Depending on the size that's not a bad price. Everybody thinks logs bring huge money. Common logs don't they are pretty cheap.

Scott


----------



## Sawyer Rob (May 15, 2012)

Not to mention, most times old logs like that, have stain inside them from sitting around, so the lumber out of them won't bring the mill top dollar. They are takeing a gamble, and are priceing them accordantly, as they should.

SR


----------



## mikeb1079 (May 15, 2012)

i was going to mention staining too. some timber seems to season better than others. most mills and lumber buyers that i have heard of want fresh sawn. i milled some sycamore recently that had sat for around 6 months, it had stained very badly. some of it looks cool some looks like crap. i agree that the buyers are taking a gamble and adjusting their price accordingly.
good luck


----------



## Mr Good Wood (May 15, 2012)

Ok staining?? that is caused by exposure to the sun right? like firewood turns gray, same thing right? I was told the gray will only penetrate 2 or so inches. i mean for example when thy reclaim lumber a lot of it is gray and wreathed but after you plane in a bit it is good to go. is my think right?


----------



## Cody Colston (May 16, 2012)

Staining inside the log is caused by fungi...the same stuff that eventually causes spalting which is very possible in your logs. Spalting is actually rot taking place. Moisture and warm weather promote fungal growth and the logs will retain plenty of moisture inside.


----------



## discounthunter (May 16, 2012)

Mr Good Wood said:


> Ok staining?? that is caused by exposure to the sun right? like firewood turns gray, same thing right? I was told the gray will only penetrate 2 or so inches. i mean for example when thy reclaim lumber a lot of it is gray and wreathed but after you plane in a bit it is good to go. is my think right?
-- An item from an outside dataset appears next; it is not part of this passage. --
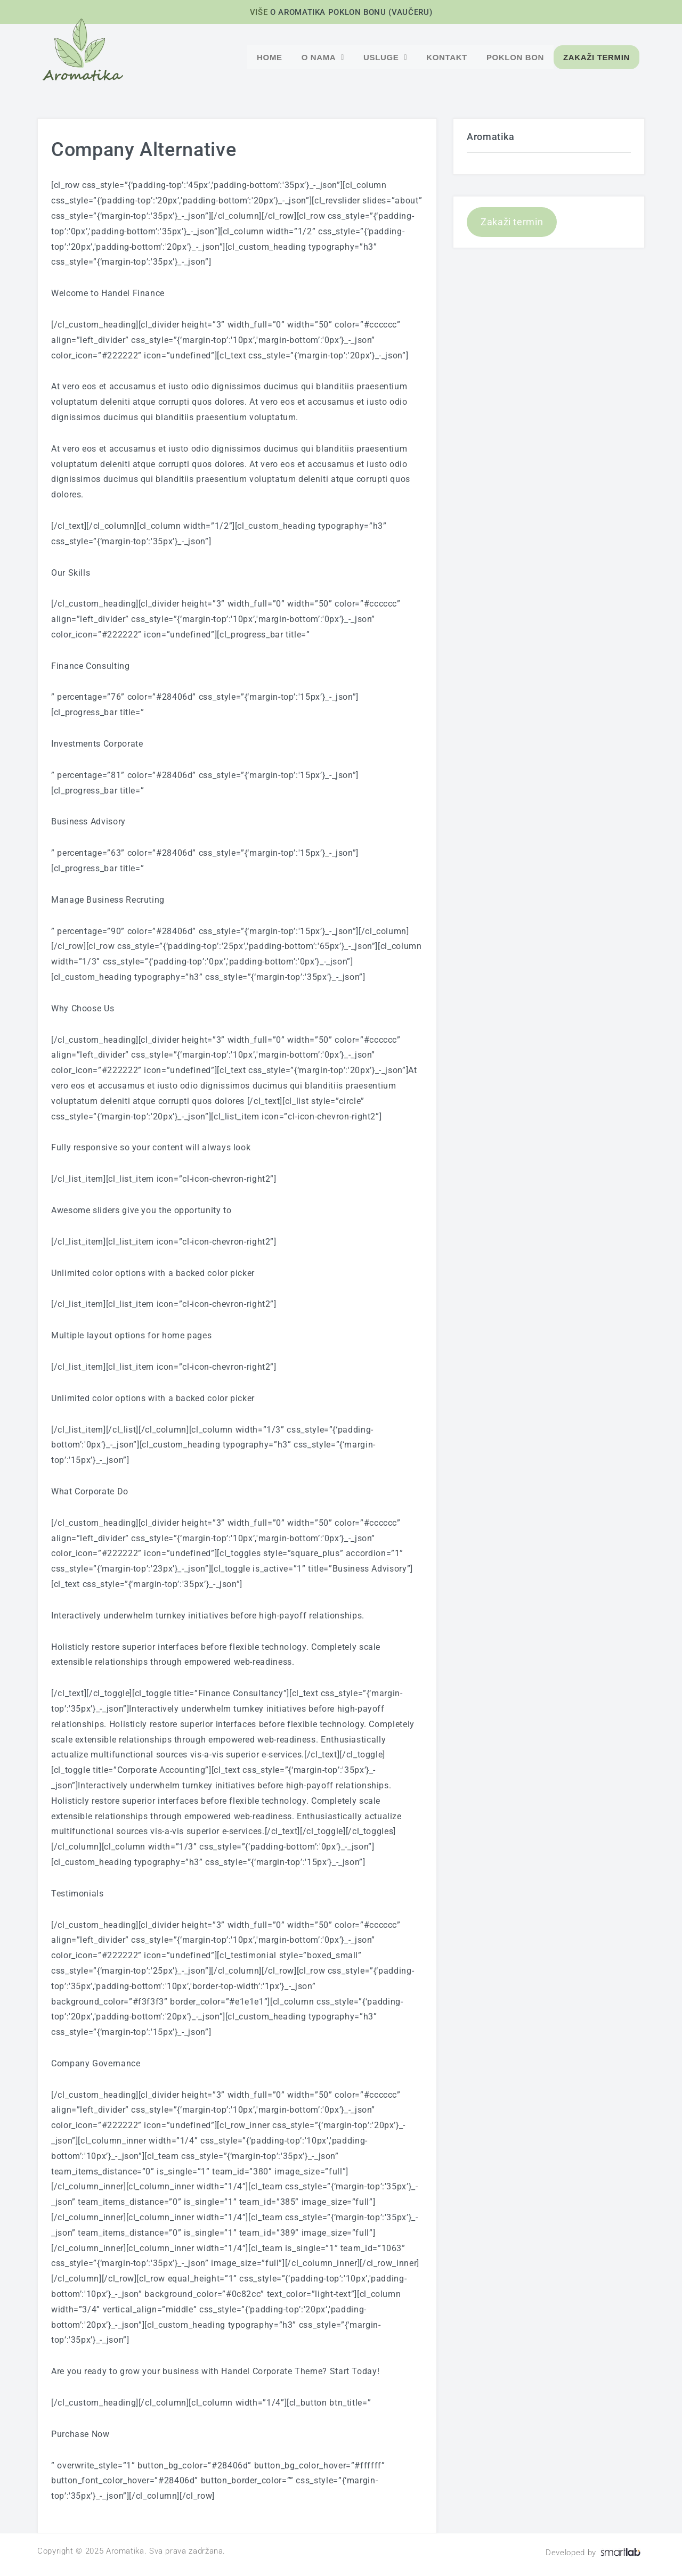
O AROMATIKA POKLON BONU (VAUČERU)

no. google "mineral stained wood"


----------



## qbilder (May 17, 2012)

2+ yrs. exposure really takes it's toll on logs.


----------



## huskyhank (May 18, 2012)

Mr Good Wood said:


> stored off of the ground and out in open. I cut some other logs of similar size and they were all solid except the outer most 1-2 inches. what are some of the going prices paid per bf. oak, maple, and larch. the mill offer was 20 cents bf across the board. sound like they are trying to rip me off, plus I have to haul them into them



That's goofy.
You think you have golden logs.
There is no such thing.
You should have not cut them unless you had them sold.
I'd be amazed if anyone would buy them now at any price.


----------



## discounthunter (May 19, 2012)

might get lucky and have some spalting going on .might make some of the wood attractive to hobbyists.


----------